Agence France-Presse is one of the original participants in Fast Flip along with the BBC, The New York Times, The Washington Post, Cosmopolitan, Newsweek, online news sites TechCrunch, Salon and Slate and others.
Fast Flip allows users to quickly browse through news stories from the websites of Google's partners.
An Internet surfer can quickly jump from one article to the next using large arrows at speeds significantly faster than the time it usually takes to load a Web page.
Tribune Co. newspapers available on Fast Flip include the Los Angeles Times and the Chicago Tribune. McClatchy newspapers include the Miami Herald and the Kansas City Star.

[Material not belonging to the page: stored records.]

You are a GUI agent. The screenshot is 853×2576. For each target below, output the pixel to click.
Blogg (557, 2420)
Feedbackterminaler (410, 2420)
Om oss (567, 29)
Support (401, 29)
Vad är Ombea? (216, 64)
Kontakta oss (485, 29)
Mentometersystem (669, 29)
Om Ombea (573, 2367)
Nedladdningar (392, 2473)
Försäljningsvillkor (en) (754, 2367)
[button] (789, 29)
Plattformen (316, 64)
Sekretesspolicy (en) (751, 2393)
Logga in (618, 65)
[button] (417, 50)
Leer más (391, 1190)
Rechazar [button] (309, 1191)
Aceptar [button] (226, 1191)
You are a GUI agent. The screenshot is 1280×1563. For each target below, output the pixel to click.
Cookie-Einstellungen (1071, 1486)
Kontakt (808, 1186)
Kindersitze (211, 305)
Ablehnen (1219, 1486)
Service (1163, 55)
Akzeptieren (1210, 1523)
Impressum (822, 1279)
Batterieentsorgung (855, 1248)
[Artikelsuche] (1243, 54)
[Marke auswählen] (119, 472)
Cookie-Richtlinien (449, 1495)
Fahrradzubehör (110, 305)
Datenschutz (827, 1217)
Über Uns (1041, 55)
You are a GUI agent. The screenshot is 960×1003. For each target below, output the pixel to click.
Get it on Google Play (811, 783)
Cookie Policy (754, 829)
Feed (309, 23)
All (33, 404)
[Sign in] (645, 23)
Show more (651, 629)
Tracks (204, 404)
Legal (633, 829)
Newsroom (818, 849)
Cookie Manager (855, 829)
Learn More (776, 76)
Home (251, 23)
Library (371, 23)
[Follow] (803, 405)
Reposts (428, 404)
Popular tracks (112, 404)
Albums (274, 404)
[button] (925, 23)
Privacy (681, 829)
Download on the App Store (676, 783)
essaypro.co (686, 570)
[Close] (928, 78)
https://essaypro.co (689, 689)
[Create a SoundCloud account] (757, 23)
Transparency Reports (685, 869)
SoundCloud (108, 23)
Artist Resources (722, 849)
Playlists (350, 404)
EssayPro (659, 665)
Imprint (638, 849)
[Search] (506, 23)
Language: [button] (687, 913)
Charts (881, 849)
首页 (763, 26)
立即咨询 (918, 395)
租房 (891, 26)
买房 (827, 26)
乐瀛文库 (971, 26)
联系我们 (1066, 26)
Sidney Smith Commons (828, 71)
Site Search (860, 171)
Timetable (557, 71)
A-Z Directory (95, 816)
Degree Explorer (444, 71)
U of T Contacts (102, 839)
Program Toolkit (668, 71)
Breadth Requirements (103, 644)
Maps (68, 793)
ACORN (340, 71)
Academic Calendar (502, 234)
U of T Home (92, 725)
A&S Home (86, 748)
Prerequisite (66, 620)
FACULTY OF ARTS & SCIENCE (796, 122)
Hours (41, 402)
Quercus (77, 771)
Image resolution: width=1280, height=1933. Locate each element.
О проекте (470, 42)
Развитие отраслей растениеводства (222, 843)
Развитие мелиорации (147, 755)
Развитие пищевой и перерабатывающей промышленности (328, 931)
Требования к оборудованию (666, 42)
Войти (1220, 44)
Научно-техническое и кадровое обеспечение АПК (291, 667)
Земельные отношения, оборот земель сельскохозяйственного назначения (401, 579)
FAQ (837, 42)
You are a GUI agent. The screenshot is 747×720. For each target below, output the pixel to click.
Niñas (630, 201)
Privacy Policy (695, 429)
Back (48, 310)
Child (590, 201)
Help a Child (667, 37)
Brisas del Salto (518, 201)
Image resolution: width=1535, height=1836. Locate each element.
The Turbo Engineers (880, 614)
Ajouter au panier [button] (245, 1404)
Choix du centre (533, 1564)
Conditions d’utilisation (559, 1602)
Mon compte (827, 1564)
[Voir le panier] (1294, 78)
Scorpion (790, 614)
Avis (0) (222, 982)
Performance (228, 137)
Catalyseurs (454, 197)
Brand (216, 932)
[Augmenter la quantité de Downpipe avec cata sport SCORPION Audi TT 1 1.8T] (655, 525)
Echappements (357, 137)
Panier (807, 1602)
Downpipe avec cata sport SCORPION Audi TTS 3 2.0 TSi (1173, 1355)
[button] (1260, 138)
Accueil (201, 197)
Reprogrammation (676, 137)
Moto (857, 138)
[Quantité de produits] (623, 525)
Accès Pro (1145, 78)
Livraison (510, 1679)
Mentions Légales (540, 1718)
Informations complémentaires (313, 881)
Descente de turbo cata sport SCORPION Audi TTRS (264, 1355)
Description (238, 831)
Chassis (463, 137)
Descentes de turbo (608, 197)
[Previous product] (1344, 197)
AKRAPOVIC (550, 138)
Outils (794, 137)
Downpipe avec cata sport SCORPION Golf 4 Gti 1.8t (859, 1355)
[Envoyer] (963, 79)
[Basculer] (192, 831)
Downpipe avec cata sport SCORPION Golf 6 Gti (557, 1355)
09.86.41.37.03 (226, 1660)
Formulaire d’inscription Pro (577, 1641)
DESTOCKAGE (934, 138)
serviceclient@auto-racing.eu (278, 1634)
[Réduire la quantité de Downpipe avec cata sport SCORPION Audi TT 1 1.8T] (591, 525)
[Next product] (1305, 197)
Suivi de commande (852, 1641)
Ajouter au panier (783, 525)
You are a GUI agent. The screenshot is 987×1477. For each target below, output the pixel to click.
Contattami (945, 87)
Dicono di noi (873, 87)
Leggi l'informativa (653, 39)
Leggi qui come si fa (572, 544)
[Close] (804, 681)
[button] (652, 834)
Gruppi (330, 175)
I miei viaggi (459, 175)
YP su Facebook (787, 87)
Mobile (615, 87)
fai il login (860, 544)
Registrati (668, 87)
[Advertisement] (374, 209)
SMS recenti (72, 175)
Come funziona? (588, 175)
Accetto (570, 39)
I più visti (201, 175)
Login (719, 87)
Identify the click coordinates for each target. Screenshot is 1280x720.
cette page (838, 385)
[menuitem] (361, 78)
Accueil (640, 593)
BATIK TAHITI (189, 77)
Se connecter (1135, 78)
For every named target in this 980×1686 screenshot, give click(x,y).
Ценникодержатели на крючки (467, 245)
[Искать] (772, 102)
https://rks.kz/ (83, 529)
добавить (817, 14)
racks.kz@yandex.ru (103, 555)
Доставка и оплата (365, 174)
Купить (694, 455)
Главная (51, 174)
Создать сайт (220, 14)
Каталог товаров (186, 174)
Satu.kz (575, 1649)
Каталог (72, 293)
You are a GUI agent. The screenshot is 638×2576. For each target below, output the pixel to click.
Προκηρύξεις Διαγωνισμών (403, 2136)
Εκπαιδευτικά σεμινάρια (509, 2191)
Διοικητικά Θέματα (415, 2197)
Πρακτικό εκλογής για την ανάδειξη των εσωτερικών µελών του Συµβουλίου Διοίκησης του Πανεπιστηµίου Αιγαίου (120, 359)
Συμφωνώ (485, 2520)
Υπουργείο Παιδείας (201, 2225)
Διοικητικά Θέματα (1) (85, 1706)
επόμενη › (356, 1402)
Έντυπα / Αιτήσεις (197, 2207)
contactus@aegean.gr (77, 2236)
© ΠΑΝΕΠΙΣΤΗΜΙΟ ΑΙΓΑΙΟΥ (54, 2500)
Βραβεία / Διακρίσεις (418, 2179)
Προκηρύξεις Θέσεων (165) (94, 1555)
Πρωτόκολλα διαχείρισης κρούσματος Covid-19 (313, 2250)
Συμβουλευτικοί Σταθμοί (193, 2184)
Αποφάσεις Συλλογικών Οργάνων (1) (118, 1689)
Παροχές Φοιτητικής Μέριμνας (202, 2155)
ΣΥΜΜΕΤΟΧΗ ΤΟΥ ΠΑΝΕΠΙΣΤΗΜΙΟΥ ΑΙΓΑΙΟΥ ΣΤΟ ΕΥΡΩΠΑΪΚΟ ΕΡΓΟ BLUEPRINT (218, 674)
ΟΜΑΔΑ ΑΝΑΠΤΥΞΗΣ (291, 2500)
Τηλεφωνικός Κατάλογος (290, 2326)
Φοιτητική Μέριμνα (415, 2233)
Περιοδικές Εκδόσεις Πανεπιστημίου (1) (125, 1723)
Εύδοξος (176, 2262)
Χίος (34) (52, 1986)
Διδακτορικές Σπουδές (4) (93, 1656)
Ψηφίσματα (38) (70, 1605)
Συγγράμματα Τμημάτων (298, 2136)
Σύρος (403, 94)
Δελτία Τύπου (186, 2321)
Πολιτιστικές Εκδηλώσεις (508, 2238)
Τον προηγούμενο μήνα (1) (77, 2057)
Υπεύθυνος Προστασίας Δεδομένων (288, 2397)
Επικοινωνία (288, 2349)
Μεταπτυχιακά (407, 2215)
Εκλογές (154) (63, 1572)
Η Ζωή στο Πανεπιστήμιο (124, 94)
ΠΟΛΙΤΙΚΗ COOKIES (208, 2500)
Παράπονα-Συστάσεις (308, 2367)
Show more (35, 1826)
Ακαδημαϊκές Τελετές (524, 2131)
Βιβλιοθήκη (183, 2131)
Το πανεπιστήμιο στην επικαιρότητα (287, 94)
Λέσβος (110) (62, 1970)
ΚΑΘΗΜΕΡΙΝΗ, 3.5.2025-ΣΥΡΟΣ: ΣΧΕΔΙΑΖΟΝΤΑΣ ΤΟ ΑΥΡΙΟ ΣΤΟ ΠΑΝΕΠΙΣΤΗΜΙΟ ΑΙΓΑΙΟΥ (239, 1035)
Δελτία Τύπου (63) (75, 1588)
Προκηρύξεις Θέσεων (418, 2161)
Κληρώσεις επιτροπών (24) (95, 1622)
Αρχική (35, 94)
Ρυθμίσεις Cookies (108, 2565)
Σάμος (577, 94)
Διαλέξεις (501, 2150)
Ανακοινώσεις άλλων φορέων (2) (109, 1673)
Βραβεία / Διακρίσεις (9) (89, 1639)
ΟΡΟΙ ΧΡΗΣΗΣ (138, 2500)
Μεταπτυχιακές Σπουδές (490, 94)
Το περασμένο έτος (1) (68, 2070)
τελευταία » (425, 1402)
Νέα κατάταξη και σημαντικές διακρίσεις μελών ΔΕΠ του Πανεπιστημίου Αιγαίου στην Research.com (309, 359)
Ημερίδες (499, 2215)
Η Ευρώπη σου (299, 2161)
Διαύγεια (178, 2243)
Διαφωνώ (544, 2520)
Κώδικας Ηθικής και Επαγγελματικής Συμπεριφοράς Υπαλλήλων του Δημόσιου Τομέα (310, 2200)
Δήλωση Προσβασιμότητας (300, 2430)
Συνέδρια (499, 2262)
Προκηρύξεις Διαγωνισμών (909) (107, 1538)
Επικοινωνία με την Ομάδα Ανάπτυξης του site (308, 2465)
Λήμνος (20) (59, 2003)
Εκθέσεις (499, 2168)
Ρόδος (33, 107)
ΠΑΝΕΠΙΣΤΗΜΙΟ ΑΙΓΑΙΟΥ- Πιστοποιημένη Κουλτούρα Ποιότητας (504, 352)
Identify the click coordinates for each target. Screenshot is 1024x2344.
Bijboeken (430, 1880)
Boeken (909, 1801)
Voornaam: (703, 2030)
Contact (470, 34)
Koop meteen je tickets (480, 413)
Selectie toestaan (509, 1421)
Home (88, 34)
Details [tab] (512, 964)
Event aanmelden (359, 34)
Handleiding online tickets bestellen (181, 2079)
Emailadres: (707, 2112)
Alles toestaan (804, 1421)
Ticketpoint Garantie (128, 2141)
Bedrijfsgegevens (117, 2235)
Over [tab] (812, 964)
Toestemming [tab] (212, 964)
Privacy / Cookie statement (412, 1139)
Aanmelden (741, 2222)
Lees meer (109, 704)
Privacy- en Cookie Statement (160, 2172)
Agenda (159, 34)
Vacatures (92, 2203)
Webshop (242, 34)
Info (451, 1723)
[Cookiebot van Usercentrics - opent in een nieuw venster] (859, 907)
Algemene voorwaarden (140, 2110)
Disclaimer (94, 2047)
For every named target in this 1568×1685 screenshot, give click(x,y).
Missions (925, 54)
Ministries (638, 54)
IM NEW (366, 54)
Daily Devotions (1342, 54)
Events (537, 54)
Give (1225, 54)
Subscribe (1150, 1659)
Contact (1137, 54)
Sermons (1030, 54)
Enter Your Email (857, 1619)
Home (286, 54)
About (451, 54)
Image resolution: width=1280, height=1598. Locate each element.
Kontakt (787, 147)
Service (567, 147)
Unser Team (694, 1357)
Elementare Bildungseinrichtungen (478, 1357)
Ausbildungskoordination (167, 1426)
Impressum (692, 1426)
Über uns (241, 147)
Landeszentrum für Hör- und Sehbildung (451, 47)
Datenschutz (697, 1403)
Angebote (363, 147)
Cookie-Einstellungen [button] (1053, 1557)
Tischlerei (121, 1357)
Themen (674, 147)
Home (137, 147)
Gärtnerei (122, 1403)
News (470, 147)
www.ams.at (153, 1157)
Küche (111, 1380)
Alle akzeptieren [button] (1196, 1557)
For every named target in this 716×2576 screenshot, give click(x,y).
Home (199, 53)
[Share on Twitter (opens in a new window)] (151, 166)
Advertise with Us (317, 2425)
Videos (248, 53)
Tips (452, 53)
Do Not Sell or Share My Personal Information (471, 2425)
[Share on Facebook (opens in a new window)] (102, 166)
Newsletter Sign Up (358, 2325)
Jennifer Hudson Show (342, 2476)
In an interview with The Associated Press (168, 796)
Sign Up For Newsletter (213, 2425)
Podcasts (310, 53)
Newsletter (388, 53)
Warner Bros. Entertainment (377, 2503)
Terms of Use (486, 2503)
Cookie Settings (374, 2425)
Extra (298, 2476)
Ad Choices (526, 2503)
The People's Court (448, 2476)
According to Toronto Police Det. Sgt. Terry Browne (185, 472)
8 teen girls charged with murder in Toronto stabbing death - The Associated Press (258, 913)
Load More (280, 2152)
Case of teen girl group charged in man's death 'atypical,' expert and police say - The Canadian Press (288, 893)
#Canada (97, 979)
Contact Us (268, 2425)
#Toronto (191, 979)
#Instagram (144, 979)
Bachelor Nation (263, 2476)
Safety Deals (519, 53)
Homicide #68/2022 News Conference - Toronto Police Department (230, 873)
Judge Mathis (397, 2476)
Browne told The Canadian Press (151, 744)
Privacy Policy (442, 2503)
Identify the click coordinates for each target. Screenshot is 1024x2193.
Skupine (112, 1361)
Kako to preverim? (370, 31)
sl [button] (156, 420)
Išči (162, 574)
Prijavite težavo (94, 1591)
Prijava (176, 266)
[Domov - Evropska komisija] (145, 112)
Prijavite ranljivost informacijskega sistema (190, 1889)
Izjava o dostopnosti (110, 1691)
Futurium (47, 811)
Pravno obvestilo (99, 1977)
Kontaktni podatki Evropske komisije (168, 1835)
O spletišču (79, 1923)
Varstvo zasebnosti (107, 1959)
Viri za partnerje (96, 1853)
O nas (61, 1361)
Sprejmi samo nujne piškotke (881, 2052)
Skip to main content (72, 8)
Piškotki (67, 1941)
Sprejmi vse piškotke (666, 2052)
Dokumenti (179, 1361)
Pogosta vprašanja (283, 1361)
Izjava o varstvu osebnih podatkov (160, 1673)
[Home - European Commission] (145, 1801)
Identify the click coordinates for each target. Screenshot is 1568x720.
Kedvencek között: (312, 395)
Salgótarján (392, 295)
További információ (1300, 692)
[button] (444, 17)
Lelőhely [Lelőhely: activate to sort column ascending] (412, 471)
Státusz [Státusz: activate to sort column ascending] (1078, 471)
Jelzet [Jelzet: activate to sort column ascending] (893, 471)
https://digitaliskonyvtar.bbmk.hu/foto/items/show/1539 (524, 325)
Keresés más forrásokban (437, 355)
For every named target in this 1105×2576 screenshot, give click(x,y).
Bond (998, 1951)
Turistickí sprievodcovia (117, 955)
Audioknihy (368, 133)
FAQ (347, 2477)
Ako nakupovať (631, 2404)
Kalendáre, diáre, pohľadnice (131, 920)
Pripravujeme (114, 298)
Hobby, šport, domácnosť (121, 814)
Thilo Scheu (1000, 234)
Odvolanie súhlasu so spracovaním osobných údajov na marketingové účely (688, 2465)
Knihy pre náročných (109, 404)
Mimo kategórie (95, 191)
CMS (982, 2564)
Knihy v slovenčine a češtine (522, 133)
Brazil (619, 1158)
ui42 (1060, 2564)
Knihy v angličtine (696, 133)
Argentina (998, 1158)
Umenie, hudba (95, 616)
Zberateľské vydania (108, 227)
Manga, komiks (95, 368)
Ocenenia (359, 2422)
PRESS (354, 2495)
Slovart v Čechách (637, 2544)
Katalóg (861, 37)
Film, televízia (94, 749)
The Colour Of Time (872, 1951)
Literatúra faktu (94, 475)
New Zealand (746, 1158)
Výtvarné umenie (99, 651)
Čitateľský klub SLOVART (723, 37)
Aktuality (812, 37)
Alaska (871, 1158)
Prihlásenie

Other new partners include Popular Science, Reuters, Public Radio International and US News and World Report
"We're looking forward to innovating and iterating with all these new partners in Fast Flip," Google software engineer Jack Hebert said in a blog post.
"Our goal is to work with the industry to help it continue to innovate and build bigger audiences, better engage those audiences and generate more revenue," Hebert said.
The Mountain View, California-based Google has had a strained relationship with US newspaper owners and its news aggregator website Google News has drawn fire from some for linking to articles without sharing advertising revenue.
Unlike Google News, Google shares advertising revenue from Fast Flip with its media partners.
With print advertising revenue shrinking and circulation declining, US newspaper publishers have been actively searching for ways to earn more money from the Web, including possibly charging for content online.
Google, The Washington Post and The New York Times earlier this month unveiled an experiment in online presentation of news called "Living Stories," described as a more dynamic way of reading news on the Web.
Living Stories groups coverage of a particular topic from a news organization under a single URL, or Web address.
For the moment, Fast Flip is considered an experimental "Google Labs" product. It is accessible at fastflip.googlelabs.com.